Department of Epidemiology, German Institute of Human Nutrition Potsdam-Rehbrücke, Nuthetal, Germany.
BMC Med Genet. 2013 Jan 29;14:19. doi: 10.1186/1471-2350-14-19.
The microsomal triglyceride transfer protein (MTTP) is encoded by the MTTP gene that is regulated by cholesterol in humans. Previous studies investigating the effect of MTTP on ischemic heart disease have produced inconsistent results. Therefore, we have tested the hypothesis that the rare allele of the -164T > C polymorphism in MTTP alters the risk of cardiovascular disease (CVD), depending on the cholesterol levels.
The -164T > C polymorphism was genotyped in a case-cohort study (193 incident myocardial infarction (MI) and 131 incident ischemic stroke (IS) cases and 1 978 non-cases) nested within the European Prospective Investigation into Cancer and Nutrition (EPIC)-Potsdam study, comprising 27 548 middle-aged subjects. The Heinz Nixdorf Recall study (30 CVD cases and 1 188 controls) was used to replicate our findings.

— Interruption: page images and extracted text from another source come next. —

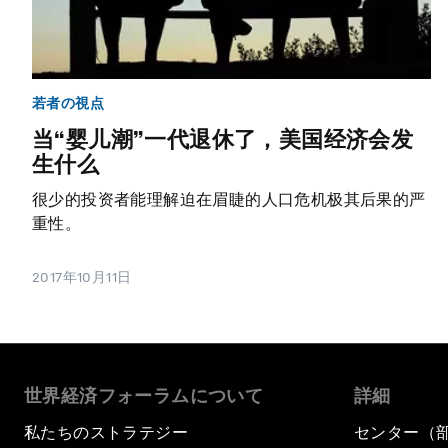
若者の視点
当“婴儿潮”一代退休了，美国经济会发
生什么
很少的投资者能理解迫在眉睫的人口危机极其后果的严
重性。
2017年10月11日
世界経済フォーラムについて
詳細
私たちのストラテジー
センター（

Genotype frequencies were not different between CVD and CVD free subjects (P = 0.79). We observed an interaction between the -164T > C polymorphism and total cholesterol levels in relation to future CVD. Corresponding stratified analyses showed a significant increased risk of CVD (HR(additve) = 1.38, 95% CI: 1.07 to 1.78) for individuals with cholesterol levels <200 mg/dL in the EPIC-Potsdam study. HR(additive) was 1.06, 95% CI: 0.33 to 3.40 for individuals in the Heinz Nixdorf Recall study. A borderline significant decrease in CVD risk was observed in subjects with cholesterol levels ≥ 200 mg/dL (HR(additve) = 0.77, 95% CI: 0.58 to 1.03) in the EPIC-Potsdam study. A similar trend was observed in the independent cohort (HR(additve) = 0.60, 95% CI: 0.29 to 1.25).
Our study suggests an interaction between MTTP -164T > C functional polymorphism with total cholesterol levels. Thereby risk allele carriers with low cholesterol levels may be predisposed to an increased risk of developing CVD, which seems to be abolished among risk allele carriers with high cholesterol levels.
微粒体甘油三酯转移蛋白(MTTP)由 MTTP 基因编码,该基因在人类中受胆固醇调控。先前研究 MTTP 对缺血性心脏病影响的结果并不一致。因此,我们检验了假设,即 MTTP 基因-164T>C 多态性的罕见等位基因改变了心血管疾病(CVD)的风险,这取决于胆固醇水平。
在嵌套于欧洲癌症前瞻性调查与营养(EPIC)-波茨坦研究的病例-对照研究(193 例心肌梗死(MI)和 131 例缺血性卒中(IS)病例和 1978 例非病例)中,对-164T>C 多态性进行了基因分型。Heinz Nixdorf 回顾性研究(30 例 CVD 病例和 1188 例对照)用于复制我们的发现。
CVD 病例和无 CVD 病例的基因型频率无差异(P=0.79)。我们观察到-164T>C 多态性与总胆固醇水平之间存在交互作用,与未来 CVD 相关。相应的分层分析显示,在 EPIC-Potsdam 研究中,胆固醇水平<200mg/dL 的个体 CVD 风险显著增加(HR(相加)=1.38,95%CI:1.07-1.78)。Heinz Nixdorf 回顾性研究中 HR(相加)为 1.06,95%CI:0.33-3.40。在 EPIC-Potsdam 研究中,胆固醇水平≥200mg/dL 的个体中 CVD 风险呈临界下降趋势(HR(相加)=0.77,95%CI:0.58-1.03)。在独立队列中也观察到类似的趋势(HR(相加)=0.60,95%CI:0.29-1.25)。
我们的研究表明,MTTP-164T>C 功能性多态性与总胆固醇水平之间存在相互作用。因此,低胆固醇水平的风险等位基因携带者可能易患 CVD 风险增加,而高胆固醇水平的风险等位基因携带者似乎可以消除这种风险。